**Material to process**
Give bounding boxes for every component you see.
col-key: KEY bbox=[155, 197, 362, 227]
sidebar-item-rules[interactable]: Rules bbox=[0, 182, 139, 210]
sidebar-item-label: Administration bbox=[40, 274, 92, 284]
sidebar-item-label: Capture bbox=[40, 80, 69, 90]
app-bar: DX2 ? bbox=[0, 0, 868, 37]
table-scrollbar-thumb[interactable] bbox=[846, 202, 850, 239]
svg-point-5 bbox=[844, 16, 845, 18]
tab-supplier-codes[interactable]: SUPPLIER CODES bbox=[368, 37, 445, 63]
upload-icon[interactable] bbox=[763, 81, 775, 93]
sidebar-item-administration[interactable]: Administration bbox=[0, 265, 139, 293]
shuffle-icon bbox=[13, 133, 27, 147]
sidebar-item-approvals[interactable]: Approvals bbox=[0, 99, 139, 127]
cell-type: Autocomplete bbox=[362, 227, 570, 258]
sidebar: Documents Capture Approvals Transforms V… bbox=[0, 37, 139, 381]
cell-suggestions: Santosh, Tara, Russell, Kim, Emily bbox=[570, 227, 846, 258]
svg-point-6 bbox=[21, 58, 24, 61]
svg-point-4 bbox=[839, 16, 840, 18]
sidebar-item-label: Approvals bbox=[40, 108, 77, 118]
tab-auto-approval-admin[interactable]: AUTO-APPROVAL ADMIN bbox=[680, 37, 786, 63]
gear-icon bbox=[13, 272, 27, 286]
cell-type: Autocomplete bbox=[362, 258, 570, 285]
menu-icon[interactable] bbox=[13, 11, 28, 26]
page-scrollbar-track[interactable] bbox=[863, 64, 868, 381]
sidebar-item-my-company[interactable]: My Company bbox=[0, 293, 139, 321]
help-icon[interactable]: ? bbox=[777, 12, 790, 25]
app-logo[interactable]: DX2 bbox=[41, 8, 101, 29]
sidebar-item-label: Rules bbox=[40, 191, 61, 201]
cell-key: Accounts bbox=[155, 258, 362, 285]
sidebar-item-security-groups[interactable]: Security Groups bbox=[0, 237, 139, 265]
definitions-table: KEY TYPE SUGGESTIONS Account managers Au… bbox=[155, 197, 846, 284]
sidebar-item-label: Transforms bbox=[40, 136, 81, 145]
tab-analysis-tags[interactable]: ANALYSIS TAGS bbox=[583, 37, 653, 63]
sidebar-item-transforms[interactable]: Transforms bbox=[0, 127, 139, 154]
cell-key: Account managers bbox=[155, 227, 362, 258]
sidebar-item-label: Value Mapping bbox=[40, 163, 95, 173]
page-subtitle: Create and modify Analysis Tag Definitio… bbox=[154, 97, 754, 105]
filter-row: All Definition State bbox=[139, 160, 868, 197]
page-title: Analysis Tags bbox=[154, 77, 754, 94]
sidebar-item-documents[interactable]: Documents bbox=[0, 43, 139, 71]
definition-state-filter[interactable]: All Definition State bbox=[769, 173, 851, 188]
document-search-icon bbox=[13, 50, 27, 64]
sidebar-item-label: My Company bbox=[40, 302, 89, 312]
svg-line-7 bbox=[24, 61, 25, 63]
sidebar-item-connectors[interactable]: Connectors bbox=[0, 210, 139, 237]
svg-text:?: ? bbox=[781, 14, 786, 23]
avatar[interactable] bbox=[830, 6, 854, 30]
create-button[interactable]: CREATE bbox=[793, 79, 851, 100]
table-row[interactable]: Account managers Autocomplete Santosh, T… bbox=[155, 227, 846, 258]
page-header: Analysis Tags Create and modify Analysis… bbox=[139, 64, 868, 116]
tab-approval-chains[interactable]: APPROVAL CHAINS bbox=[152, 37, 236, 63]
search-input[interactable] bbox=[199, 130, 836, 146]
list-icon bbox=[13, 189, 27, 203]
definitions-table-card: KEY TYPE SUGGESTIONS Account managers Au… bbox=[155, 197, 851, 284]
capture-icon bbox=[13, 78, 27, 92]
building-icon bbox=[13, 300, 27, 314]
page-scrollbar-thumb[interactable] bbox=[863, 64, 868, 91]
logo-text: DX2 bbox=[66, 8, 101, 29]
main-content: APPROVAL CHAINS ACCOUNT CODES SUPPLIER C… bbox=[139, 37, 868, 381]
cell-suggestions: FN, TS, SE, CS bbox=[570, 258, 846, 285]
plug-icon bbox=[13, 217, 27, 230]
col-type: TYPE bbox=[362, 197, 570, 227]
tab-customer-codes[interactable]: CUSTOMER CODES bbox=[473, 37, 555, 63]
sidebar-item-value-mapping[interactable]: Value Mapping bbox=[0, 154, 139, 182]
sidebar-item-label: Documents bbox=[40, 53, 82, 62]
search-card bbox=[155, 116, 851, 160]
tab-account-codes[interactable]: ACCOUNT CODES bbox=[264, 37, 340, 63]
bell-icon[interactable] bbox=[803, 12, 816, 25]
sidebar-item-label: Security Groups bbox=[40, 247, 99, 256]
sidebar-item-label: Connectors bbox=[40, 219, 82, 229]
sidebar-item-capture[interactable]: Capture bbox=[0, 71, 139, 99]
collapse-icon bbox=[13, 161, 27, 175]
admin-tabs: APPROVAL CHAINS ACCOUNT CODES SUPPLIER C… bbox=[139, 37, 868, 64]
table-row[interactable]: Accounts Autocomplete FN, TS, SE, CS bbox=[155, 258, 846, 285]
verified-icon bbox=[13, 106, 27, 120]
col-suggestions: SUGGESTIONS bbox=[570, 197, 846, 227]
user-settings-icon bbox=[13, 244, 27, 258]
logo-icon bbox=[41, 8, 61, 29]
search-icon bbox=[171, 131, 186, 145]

--

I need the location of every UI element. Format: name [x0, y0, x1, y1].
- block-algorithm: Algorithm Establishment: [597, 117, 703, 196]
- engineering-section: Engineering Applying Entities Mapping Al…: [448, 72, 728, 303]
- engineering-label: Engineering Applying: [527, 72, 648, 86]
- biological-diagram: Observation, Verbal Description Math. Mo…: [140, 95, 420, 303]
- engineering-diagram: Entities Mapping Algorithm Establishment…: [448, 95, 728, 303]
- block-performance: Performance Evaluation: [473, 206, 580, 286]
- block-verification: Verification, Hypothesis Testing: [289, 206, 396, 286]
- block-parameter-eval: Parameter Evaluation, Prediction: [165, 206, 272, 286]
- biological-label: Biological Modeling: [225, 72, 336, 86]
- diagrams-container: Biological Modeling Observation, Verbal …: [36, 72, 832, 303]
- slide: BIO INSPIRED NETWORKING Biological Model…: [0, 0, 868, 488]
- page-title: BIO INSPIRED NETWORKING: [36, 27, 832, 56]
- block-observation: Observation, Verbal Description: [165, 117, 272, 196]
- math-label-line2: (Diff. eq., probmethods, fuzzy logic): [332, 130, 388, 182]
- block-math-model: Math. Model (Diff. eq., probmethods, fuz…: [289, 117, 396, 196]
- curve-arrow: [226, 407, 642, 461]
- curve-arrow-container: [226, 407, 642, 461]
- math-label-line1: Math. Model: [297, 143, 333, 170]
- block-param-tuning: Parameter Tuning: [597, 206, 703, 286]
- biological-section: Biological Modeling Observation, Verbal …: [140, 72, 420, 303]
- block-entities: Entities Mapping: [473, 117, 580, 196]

**Task brief**
Report every line in the data above in which the word "text" appears.

**Solution to this task**
svg-text:?: ? bbox=[781, 14, 786, 23]
logo-text: DX2 bbox=[66, 8, 101, 29]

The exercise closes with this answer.